Concentration of zinc ions released from ZnO NPs over time. Error bars represent the standard deviation of duplicate measurements

Conclusions

SERS was successfully employed to study the antibacterial properties of inorganic and non-SERS-active ZnO NPs, by adding biocompatible and SERS-active Au NPs to enhance the SERS signatures of bacteria impacted by toxic NPs. More importantly, a novel vacuum filtration-based sample fabrication strategy was developed to acquire robust and independent biochemical changes in bacteria without undesired spectral variations. Combined with PCA-LDA multivariate analysis, clear dose- and time-dependent spectral alterations representing phenotypic bacterial responses to ZnO NPs were observed. Spectral changes in the low-dose range (0–3 mg/L) was found to be much greater than the broad high-dose range (3–480 mg/L), indicating a reduced bioavailability of ZnO NPs at higher doses. Time-dependent antibacterial properties provided important information on toxic dynamics. Toxic action of ZnO NPs as low as 3 mg/L executed rapidly within 0.5 h, and deteriorated cells to a state in which cells required 24 h to reach in DI water without ZnO NPs. In addition, ZnO NPs at low dose and long exposure time gave a similar effect to high-dosage samples, indicating low-dose effect of NPs could also be a major concern to health after long-term exposure.

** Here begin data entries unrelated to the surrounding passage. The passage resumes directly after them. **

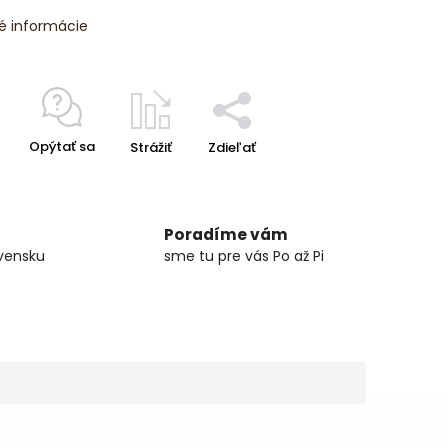
é informácie
Opýtať sa
Strážiť
Zdieľať
Poradíme vám
vensku
sme tu pre vás Po až Pi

Time- and dose-induced biochemical changes in bacteria in response to ZnO NPs were also compared. A decrease in metabolic activity with the incubation time and doses of ZnO NPs was suggested by inspecting the common decline in ATP- and protein-related bands. In addition, lipid-related bands increased over doses but displayed a parabolic-like change over time. This indicated that bacteria possibly adopted a short-term protection strategy by producing outer membrane vesicles containing lipids to expel toxic NPs. Finally, a comparison between spectral changes and Zn2+ ions released from NPs on both dose and time scales showed that the toxicity of ZnO NPs was not caused by the released ions.

The new SERS method presented here is also applicable for diverse inorganic nanomaterials. Considering the rapid growth of nanotechnology and the emergence of new nanomaterials, SERS can be used to compare and categorize the nanotoxicity of presently existing and/or newly emerged toxic NPs.